*Goal of the exercise:* Complete, exact copies of all entries are needed.

══════════

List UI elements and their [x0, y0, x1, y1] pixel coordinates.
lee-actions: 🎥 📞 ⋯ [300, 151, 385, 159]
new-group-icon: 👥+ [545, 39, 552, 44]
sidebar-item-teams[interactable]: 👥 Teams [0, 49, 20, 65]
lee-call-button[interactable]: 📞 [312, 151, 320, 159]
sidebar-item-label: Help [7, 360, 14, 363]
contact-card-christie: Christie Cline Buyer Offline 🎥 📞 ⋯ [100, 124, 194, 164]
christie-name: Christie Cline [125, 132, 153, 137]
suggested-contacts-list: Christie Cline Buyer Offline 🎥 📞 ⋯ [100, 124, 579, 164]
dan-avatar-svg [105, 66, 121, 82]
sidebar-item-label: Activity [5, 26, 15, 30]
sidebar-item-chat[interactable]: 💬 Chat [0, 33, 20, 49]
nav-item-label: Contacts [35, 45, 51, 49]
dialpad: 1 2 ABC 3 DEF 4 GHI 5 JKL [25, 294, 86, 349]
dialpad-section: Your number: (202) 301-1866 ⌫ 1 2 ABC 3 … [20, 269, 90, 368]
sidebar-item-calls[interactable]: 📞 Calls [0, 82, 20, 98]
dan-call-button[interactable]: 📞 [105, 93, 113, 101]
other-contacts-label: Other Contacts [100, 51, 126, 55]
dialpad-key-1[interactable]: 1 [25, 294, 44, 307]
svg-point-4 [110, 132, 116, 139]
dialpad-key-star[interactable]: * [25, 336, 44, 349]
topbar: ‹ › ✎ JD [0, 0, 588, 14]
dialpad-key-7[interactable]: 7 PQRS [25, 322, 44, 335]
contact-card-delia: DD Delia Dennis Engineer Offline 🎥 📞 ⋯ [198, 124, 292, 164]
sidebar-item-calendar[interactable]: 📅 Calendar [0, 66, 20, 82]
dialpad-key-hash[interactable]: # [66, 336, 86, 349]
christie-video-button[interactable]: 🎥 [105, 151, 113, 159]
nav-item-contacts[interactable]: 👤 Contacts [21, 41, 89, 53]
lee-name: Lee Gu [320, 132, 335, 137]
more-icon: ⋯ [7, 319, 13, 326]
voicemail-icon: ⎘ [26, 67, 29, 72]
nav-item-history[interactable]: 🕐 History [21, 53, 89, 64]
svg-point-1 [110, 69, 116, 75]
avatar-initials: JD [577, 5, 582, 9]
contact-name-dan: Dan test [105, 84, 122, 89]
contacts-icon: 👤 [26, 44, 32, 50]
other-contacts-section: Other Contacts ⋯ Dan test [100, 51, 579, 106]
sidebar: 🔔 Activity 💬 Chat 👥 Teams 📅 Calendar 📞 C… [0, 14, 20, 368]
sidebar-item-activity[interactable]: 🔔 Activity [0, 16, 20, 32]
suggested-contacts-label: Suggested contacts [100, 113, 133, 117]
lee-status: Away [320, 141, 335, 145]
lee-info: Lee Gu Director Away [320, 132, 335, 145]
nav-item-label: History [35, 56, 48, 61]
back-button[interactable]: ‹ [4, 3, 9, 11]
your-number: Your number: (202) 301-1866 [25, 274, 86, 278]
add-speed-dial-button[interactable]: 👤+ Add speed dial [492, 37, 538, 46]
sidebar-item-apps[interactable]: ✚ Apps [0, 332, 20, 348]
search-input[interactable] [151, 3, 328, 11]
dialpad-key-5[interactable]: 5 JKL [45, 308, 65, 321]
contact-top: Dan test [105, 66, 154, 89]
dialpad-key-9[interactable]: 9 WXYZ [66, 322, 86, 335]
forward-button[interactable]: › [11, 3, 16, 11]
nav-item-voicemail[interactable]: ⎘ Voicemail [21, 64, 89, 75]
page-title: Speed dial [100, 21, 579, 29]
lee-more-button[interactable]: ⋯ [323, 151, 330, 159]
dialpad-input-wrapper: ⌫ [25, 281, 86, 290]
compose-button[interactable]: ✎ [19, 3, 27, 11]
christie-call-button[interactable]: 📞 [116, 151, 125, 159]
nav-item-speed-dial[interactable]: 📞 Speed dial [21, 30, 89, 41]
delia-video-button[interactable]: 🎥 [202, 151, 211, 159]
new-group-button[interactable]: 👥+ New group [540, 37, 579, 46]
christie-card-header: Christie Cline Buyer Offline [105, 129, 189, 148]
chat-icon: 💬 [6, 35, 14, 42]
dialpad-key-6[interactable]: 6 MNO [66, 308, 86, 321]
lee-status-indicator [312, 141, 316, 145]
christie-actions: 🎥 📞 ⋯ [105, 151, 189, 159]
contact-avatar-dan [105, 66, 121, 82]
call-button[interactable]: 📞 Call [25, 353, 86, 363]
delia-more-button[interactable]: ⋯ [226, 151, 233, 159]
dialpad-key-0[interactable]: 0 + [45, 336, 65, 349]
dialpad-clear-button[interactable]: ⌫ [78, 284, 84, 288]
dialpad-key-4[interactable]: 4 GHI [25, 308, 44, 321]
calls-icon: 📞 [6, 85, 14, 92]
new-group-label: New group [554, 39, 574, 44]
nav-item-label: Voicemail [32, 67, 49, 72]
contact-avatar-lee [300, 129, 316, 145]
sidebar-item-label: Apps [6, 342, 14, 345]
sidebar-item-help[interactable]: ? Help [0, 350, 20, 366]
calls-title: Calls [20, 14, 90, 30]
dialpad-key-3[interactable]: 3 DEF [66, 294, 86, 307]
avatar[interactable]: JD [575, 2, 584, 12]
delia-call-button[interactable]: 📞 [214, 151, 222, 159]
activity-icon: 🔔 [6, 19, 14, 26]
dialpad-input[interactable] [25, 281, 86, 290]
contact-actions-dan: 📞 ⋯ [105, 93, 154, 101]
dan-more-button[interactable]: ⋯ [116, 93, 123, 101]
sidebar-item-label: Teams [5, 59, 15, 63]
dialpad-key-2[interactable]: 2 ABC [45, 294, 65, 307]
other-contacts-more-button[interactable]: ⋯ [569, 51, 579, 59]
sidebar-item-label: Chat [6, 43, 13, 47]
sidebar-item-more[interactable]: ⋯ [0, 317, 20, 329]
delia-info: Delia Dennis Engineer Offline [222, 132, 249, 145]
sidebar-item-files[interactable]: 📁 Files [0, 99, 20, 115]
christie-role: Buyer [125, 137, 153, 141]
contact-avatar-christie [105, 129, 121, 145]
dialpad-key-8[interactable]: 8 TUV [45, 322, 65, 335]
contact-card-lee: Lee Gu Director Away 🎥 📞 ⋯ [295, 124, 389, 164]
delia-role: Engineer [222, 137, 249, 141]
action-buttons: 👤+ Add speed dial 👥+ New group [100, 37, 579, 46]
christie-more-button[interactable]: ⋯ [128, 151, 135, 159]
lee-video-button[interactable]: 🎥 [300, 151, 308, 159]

══════════

*Answer for the task:*
List UI elements and their [x0, y0, x1, y1] pixel coordinates.
lee-actions: 🎥 📞 ⋯ [300, 151, 385, 159]
new-group-icon: 👥+ [545, 39, 552, 44]
sidebar-item-teams[interactable]: 👥 Teams [0, 49, 20, 65]
lee-call-button[interactable]: 📞 [312, 151, 320, 159]
sidebar-item-label: Help [7, 360, 14, 363]
contact-card-christie: Christie Cline Buyer Offline 🎥 📞 ⋯ [100, 124, 194, 164]
christie-name: Christie Cline [125, 132, 153, 137]
suggested-contacts-list: Christie Cline Buyer Offline 🎥 📞 ⋯ [100, 124, 579, 164]
dan-avatar-svg [105, 66, 121, 82]
sidebar-item-label: Activity [5, 26, 15, 30]
sidebar-item-chat[interactable]: 💬 Chat [0, 33, 20, 49]
nav-item-label: Contacts [35, 45, 51, 49]
dialpad: 1 2 ABC 3 DEF 4 GHI 5 JKL [25, 294, 86, 349]
dialpad-section: Your number: (202) 301-1866 ⌫ 1 2 ABC 3 … [20, 269, 90, 368]
sidebar-item-calls[interactable]: 📞 Calls [0, 82, 20, 98]
dan-call-button[interactable]: 📞 [105, 93, 113, 101]
other-contacts-label: Other Contacts [100, 51, 126, 55]
dialpad-key-1[interactable]: 1 [25, 294, 44, 307]
svg-point-4 [110, 132, 116, 139]
dialpad-key-star[interactable]: * [25, 336, 44, 349]
topbar: ‹ › ✎ JD [0, 0, 588, 14]
dialpad-key-7[interactable]: 7 PQRS [25, 322, 44, 335]
contact-card-delia: DD Delia Dennis Engineer Offline 🎥 📞 ⋯ [198, 124, 292, 164]
sidebar-item-calendar[interactable]: 📅 Calendar [0, 66, 20, 82]
dialpad-key-hash[interactable]: # [66, 336, 86, 349]
christie-video-button[interactable]: 🎥 [105, 151, 113, 159]
nav-item-contacts[interactable]: 👤 Contacts [21, 41, 89, 53]
lee-name: Lee Gu [320, 132, 335, 137]
more-icon: ⋯ [7, 319, 13, 326]
voicemail-icon: ⎘ [26, 67, 29, 72]
nav-item-history[interactable]: 🕐 History [21, 53, 89, 64]
svg-point-1 [110, 69, 116, 75]
avatar-initials: JD [577, 5, 582, 9]
contact-name-dan: Dan test [105, 84, 122, 89]
contacts-icon: 👤 [26, 44, 32, 50]
other-contacts-section: Other Contacts ⋯ Dan test [100, 51, 579, 106]
sidebar: 🔔 Activity 💬 Chat 👥 Teams 📅 Calendar 📞 C… [0, 14, 20, 368]
sidebar-item-activity[interactable]: 🔔 Activity [0, 16, 20, 32]
suggested-contacts-label: Suggested contacts [100, 113, 133, 117]
lee-status: Away [320, 141, 335, 145]
lee-info: Lee Gu Director Away [320, 132, 335, 145]
nav-item-label: History [35, 56, 48, 61]
back-button[interactable]: ‹ [4, 3, 9, 11]
your-number: Your number: (202) 301-1866 [25, 274, 86, 278]
add-speed-dial-button[interactable]: 👤+ Add speed dial [492, 37, 538, 46]
sidebar-item-apps[interactable]: ✚ Apps [0, 332, 20, 348]
search-input[interactable] [151, 3, 328, 11]
dialpad-key-5[interactable]: 5 JKL [45, 308, 65, 321]
contact-top: Dan test [105, 66, 154, 89]
dialpad-key-9[interactable]: 9 WXYZ [66, 322, 86, 335]
forward-button[interactable]: › [11, 3, 16, 11]
nav-item-voicemail[interactable]: ⎘ Voicemail [21, 64, 89, 75]
page-title: Speed dial [100, 21, 579, 29]
lee-more-button[interactable]: ⋯ [323, 151, 330, 159]
dialpad-input-wrapper: ⌫ [25, 281, 86, 290]
compose-button[interactable]: ✎ [19, 3, 27, 11]
christie-call-button[interactable]: 📞 [116, 151, 125, 159]
nav-item-speed-dial[interactable]: 📞 Speed dial [21, 30, 89, 41]
delia-video-button[interactable]: 🎥 [202, 151, 211, 159]
new-group-button[interactable]: 👥+ New group [540, 37, 579, 46]
christie-card-header: Christie Cline Buyer Offline [105, 129, 189, 148]
chat-icon: 💬 [6, 35, 14, 42]
dialpad-key-6[interactable]: 6 MNO [66, 308, 86, 321]
lee-status-indicator [312, 141, 316, 145]
christie-actions: 🎥 📞 ⋯ [105, 151, 189, 159]
contact-avatar-dan [105, 66, 121, 82]
call-button[interactable]: 📞 Call [25, 353, 86, 363]
delia-more-button[interactable]: ⋯ [226, 151, 233, 159]
dialpad-key-0[interactable]: 0 + [45, 336, 65, 349]
dialpad-clear-button[interactable]: ⌫ [78, 284, 84, 288]
dialpad-key-4[interactable]: 4 GHI [25, 308, 44, 321]
calls-icon: 📞 [6, 85, 14, 92]
new-group-label: New group [554, 39, 574, 44]
nav-item-label: Voicemail [32, 67, 49, 72]
contact-avatar-lee [300, 129, 316, 145]
sidebar-item-label: Apps [6, 342, 14, 345]
sidebar-item-help[interactable]: ? Help [0, 350, 20, 366]
calls-title: Calls [20, 14, 90, 30]
dialpad-key-3[interactable]: 3 DEF [66, 294, 86, 307]
avatar[interactable]: JD [575, 2, 584, 12]
delia-call-button[interactable]: 📞 [214, 151, 222, 159]
activity-icon: 🔔 [6, 19, 14, 26]
dialpad-input[interactable] [25, 281, 86, 290]
contact-actions-dan: 📞 ⋯ [105, 93, 154, 101]
dan-more-button[interactable]: ⋯ [116, 93, 123, 101]
sidebar-item-label: Teams [5, 59, 15, 63]
dialpad-key-2[interactable]: 2 ABC [45, 294, 65, 307]
other-contacts-more-button[interactable]: ⋯ [569, 51, 579, 59]
sidebar-item-label: Chat [6, 43, 13, 47]
sidebar-item-more[interactable]: ⋯ [0, 317, 20, 329]
delia-info: Delia Dennis Engineer Offline [222, 132, 249, 145]
sidebar-item-files[interactable]: 📁 Files [0, 99, 20, 115]
christie-role: Buyer [125, 137, 153, 141]
contact-avatar-christie [105, 129, 121, 145]
dialpad-key-8[interactable]: 8 TUV [45, 322, 65, 335]
contact-card-lee: Lee Gu Director Away 🎥 📞 ⋯ [295, 124, 389, 164]
delia-role: Engineer [222, 137, 249, 141]
action-buttons: 👤+ Add speed dial 👥+ New group [100, 37, 579, 46]
christie-more-button[interactable]: ⋯ [128, 151, 135, 159]
lee-video-button[interactable]: 🎥 [300, 151, 308, 159]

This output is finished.